The White House told federal agencies on Feb. 27 that they had 30 days to delete the app from government devices. Britain, Canada and the executive arm of the European Union also recently banned the app from official devices.
A House committee two days later backed an even more extreme step, voting to advance legislation that would allow President Biden to ban TikTok from all devices nationwide.
Here’s why the pressure has been ratcheted up on TikTok, which has said that it is used by more than 100 million Americans.
Why are governments banning TikTok?
It all comes down to China.
Lawmakers and regulators in the West have increasingly expressed concern that TikTok and its parent company, ByteDance, may put sensitive user data, like location information, into the hands of the Chinese government. They have pointed to laws that allow the Chinese government to secretly demand data from Chinese companies and citizens for intelligence-gathering operations.

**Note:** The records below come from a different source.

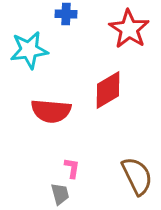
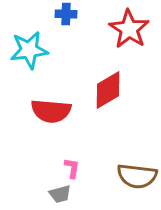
brown semicircle: rotated 123 degrees clockwise
gray trapezoid: rotated 90 degrees clockwise
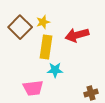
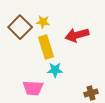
yellow star: rotated 24 degrees clockwise
yellow rectangle: rotated 25 degrees counterclockwise
pink trapezoid: rotated 10 degrees clockwise
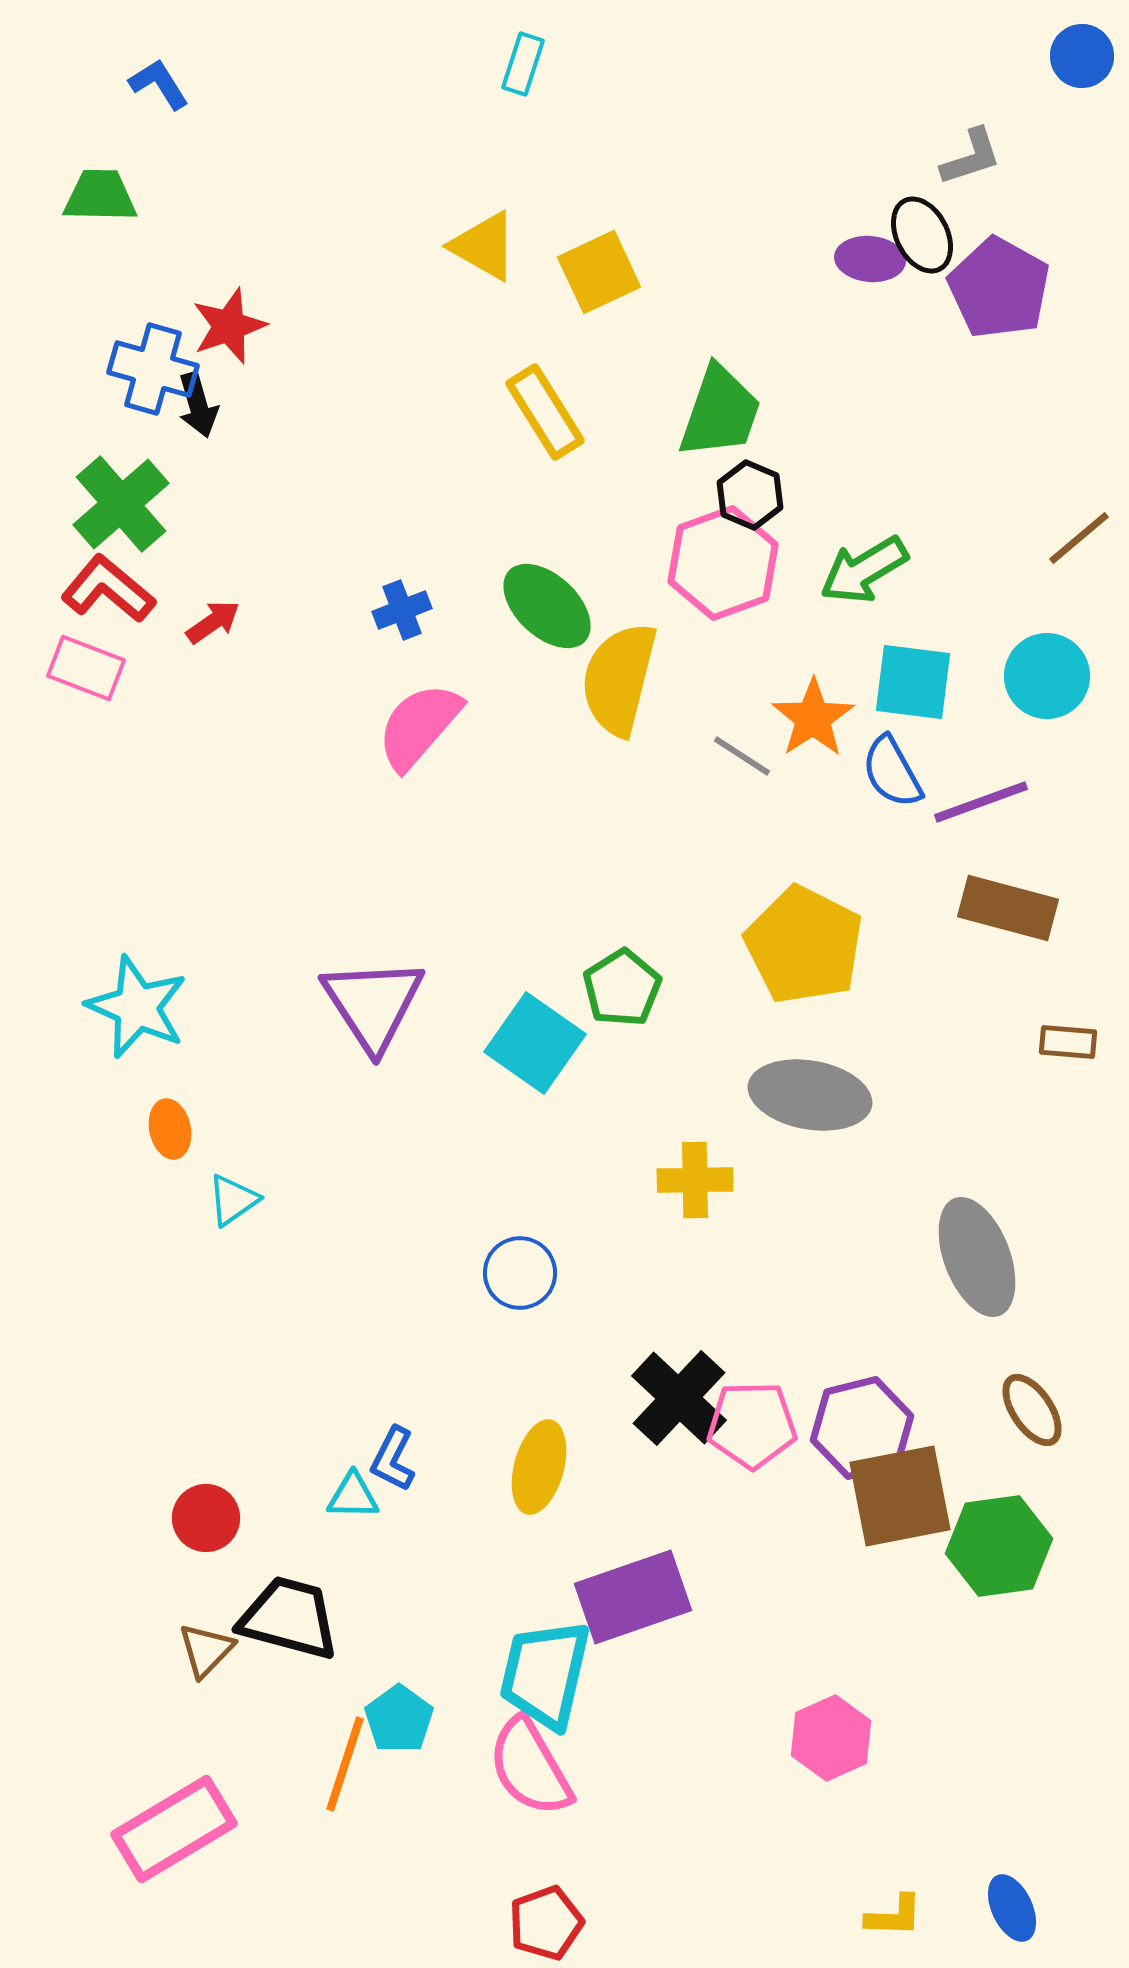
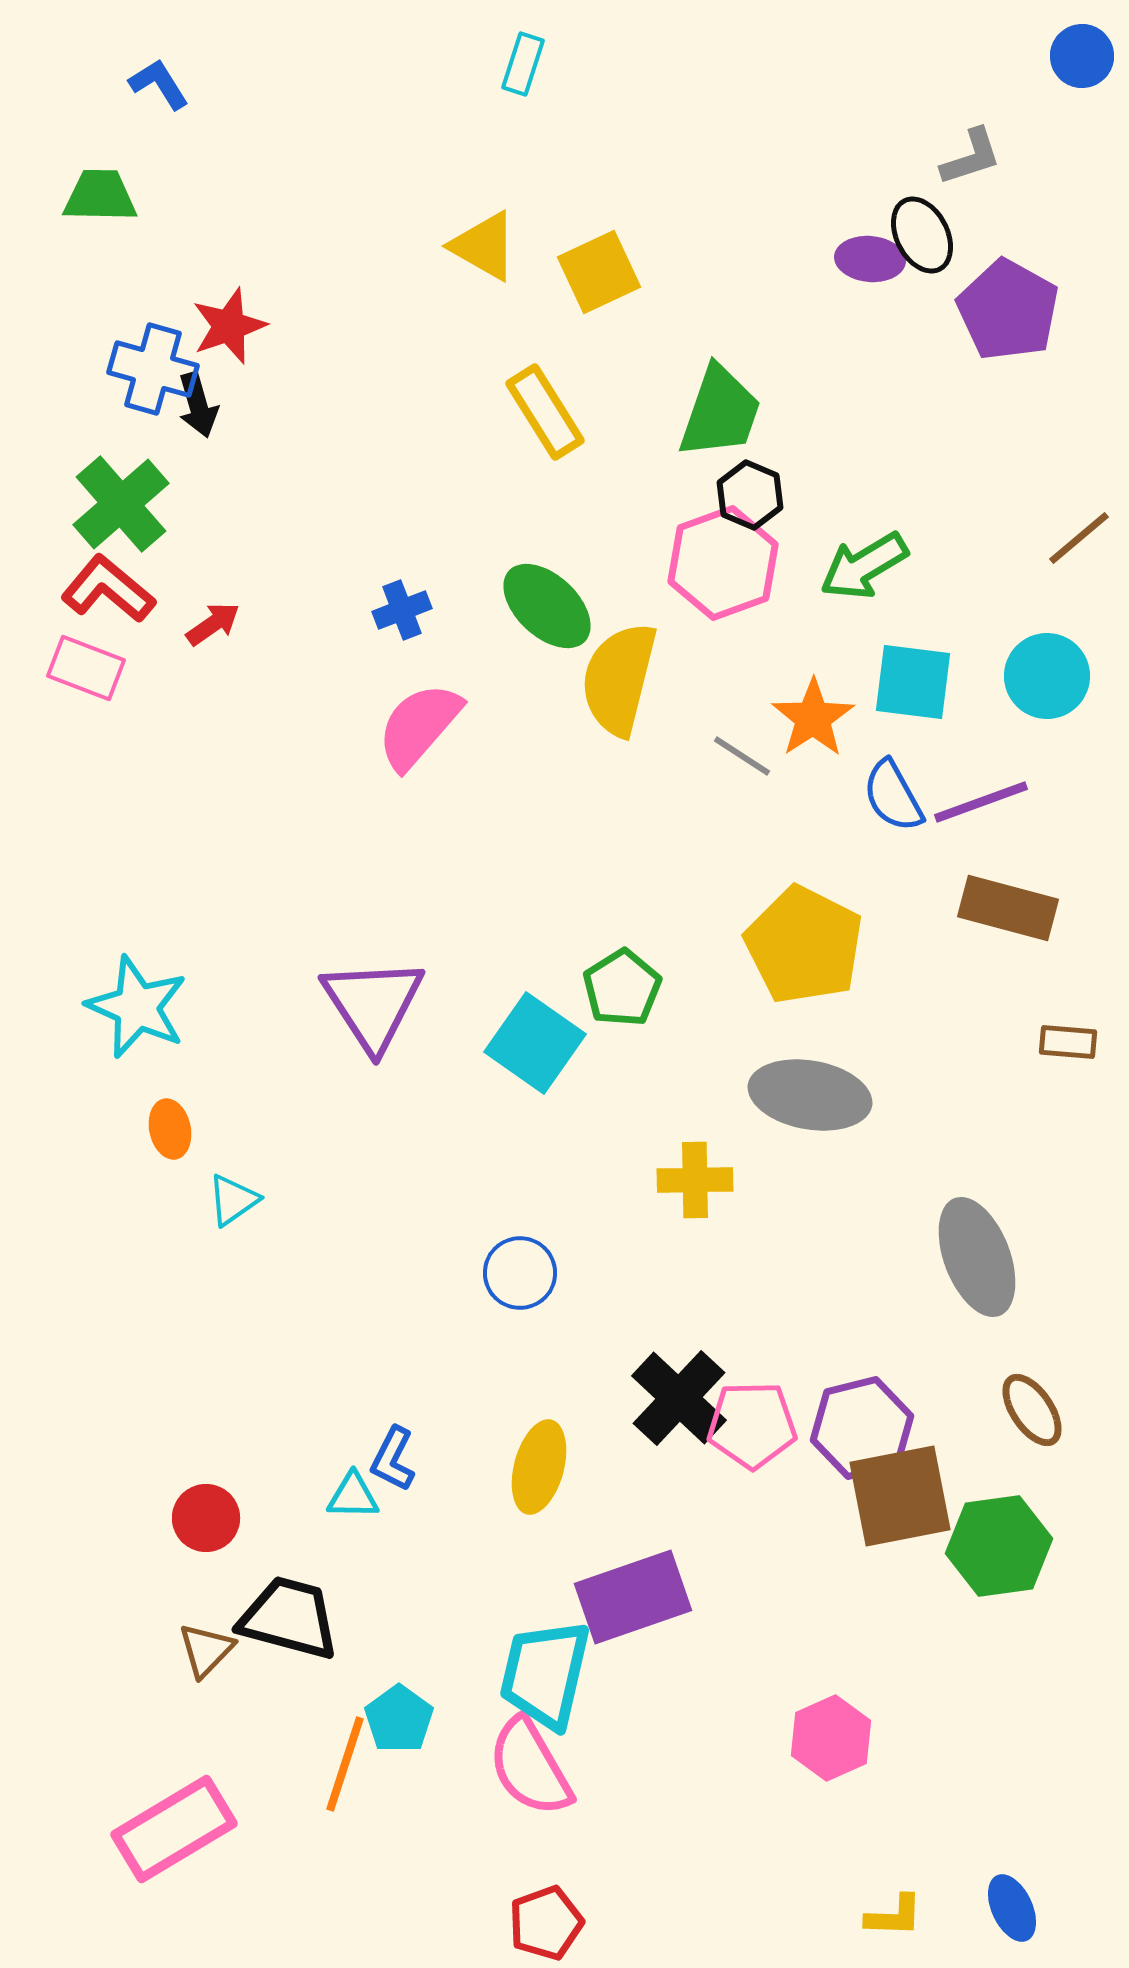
purple pentagon at (999, 288): moved 9 px right, 22 px down
green arrow at (864, 570): moved 4 px up
red arrow at (213, 622): moved 2 px down
blue semicircle at (892, 772): moved 1 px right, 24 px down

They are also worried that China could use TikTok’s content recommendations for misinformation.
TikTok has long denied such allegations and has tried to distance itself from ByteDance.
Have any countries banned TikTok?
India banned the platform in mid-2020, costing ByteDance one of its biggest markets, as the government cracked down on 59 Chinese-owned apps, claiming that they were secretly transmitting users’ data to servers outside India.
What’s happening with bans in the United States?
Since November, more than two dozen states have banned TikTok on government-issued devices and many colleges — like the University of Texas at Austin, Auburn University, and Boise State University — have blocked it from campus Wi-Fi networks. The app has already been banned for three years on U.S. government devices used by the Army, the Marine Corps, the Air Force and the Coast Guard. But the bans typically don’t extend to personal devices. And students often just switch to cellular data to use the app.